» **Task statement**: Set down the entries below exactly; drop the pictures.

» **Source records**:
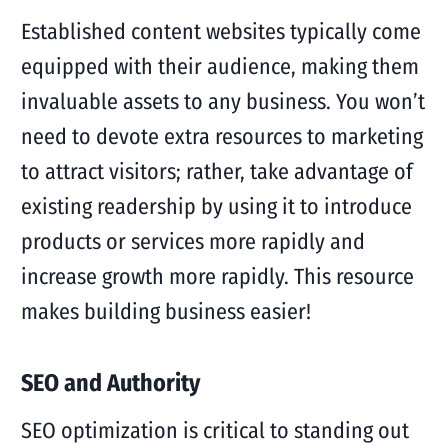
Established content websites typically come
equipped with their audience, making them
invaluable assets to any business. You won’t
need to devote extra resources to marketing
to attract visitors; rather, take advantage of
existing readership by using it to introduce
products or services more rapidly and
increase growth more rapidly. This resource
makes building business easier!
SEO and Authority
SEO optimization is critical to standing out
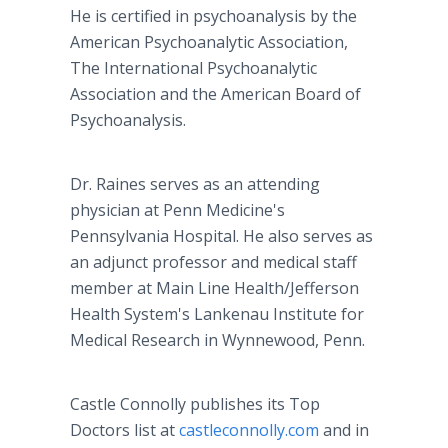
He is certified in psychoanalysis by the
American Psychoanalytic Association,
The International Psychoanalytic
Association and the American Board of
Psychoanalysis.
Dr. Raines serves as an attending
physician at Penn Medicine's
Pennsylvania Hospital. He also serves as
an adjunct professor and medical staff
member at Main Line Health/Jefferson
Health System's Lankenau Institute for
Medical Research in Wynnewood, Penn.
Castle Connolly publishes its Top
Doctors list at
castleconnolly.com
and in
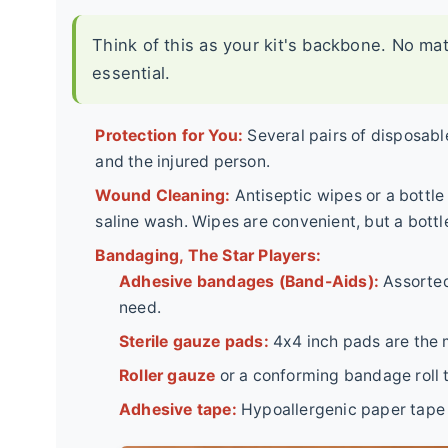
Think of this as your kit's backbone. No ma
essential.
Protection for You:
Several pairs of disposable
and the injured person.
Wound Cleaning:
Antiseptic wipes or a bottle 
saline wash. Wipes are convenient, but a bottle
Bandaging, The Star Players:
Adhesive bandages (Band-Aids):
Assorted
need.
Sterile gauze pads:
4x4 inch pads are the m
Roller gauze
or a conforming bandage roll t
Adhesive tape:
Hypoallergenic paper tape is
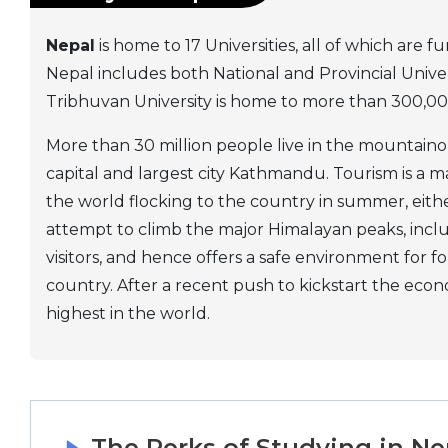
Nepal
is home to 17 Universities, all of which ar
Nepal includes both National and Provincial Universi
Tribhuvan University is home to more than 300,000
More than 30 million people live in the mountain
capital and largest city Kathmandu. Tourism is a ma
the world flocking to the country in summer, either
attempt to climb the major Himalayan peaks, inclu
visitors, and hence offers a safe environment for f
country. After a recent push to kickstart the eco
highest in the world.
The Perks of Studying in Ne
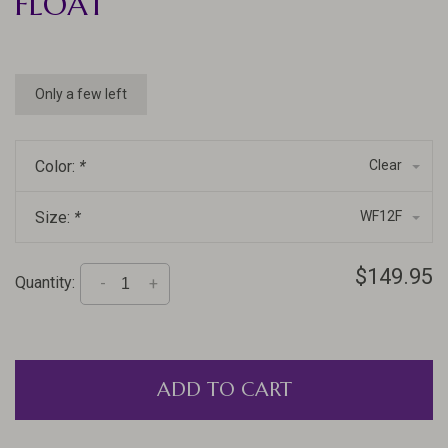
FLOAT
Only a few left
Color:
*
Clear
Size:
*
WF12F
$149.95
Quantity:
-
+
ADD TO CART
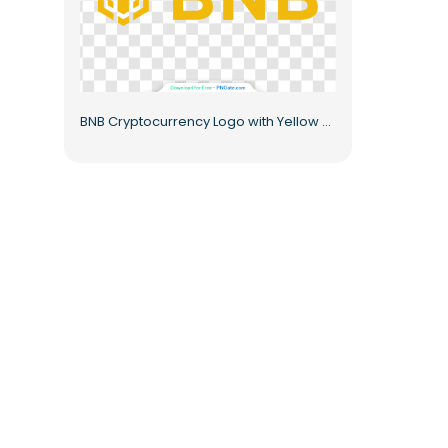
BNB Cryptocurrency Logo with Yellow Text Free PNG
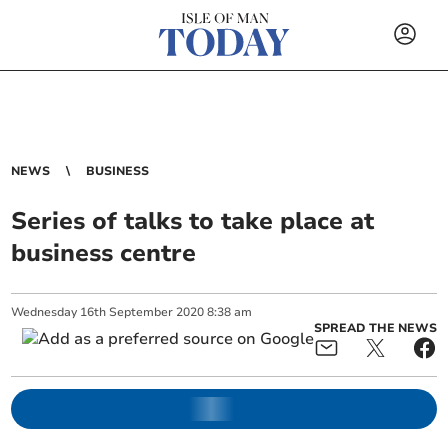
NEWS
BUSINESS
Series of talks to take place at
business centre
Wednesday
16
th
September
2020
8:38 am
SPREAD THE NEWS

» **Problem solution**:
Established content websites typically come
equipped with their audience, making them
invaluable assets to any business. You won’t
need to devote extra resources to marketing
to attract visitors; rather, take advantage of
existing readership by using it to introduce
products or services more rapidly and
increase growth more rapidly. This resource
makes building business easier!
SEO and Authority
SEO optimization is critical to standing out
He is certified in psychoanalysis by the
American Psychoanalytic Association,
The International Psychoanalytic
Association and the American Board of
Psychoanalysis.
Dr. Raines serves as an attending
physician at Penn Medicine's
Pennsylvania Hospital. He also serves as
an adjunct professor and medical staff
member at Main Line Health/Jefferson
Health System's Lankenau Institute for
Medical Research in Wynnewood, Penn.
Castle Connolly publishes its Top
Doctors list at
castleconnolly.com
and in
Think of this as your kit's backbone. No ma
essential.
Protection for You:
Several pairs of disposable
and the injured person.
Wound Cleaning:
Antiseptic wipes or a bottle 
saline wash. Wipes are convenient, but a bottle
Bandaging, The Star Players:
Adhesive bandages (Band-Aids):
Assorted
need.
Sterile gauze pads:
4x4 inch pads are the m
Roller gauze
or a conforming bandage roll t
Adhesive tape:
Hypoallergenic paper tape is
Nepal
is home to 17 Universities, all of which ar
Nepal includes both National and Provincial Universi
Tribhuvan University is home to more than 300,000
More than 30 million people live in the mountain
capital and largest city Kathmandu. Tourism is a ma
the world flocking to the country in summer, either
attempt to climb the major Himalayan peaks, inclu
visitors, and hence offers a safe environment for f
country. After a recent push to kickstart the eco
highest in the world.
The Perks of Studying in Ne
FLOAT
Only a few left
Color:
*
Clear
Size:
*
WF12F
$149.95
Quantity:
-
+
ADD TO CART
BNB Cryptocurrency Logo with Yellow Text Free PNG
NEWS
BUSINESS
Series of talks to take place at
business centre
Wednesday
16
th
September
2020
8:38 am
SPREAD THE NEWS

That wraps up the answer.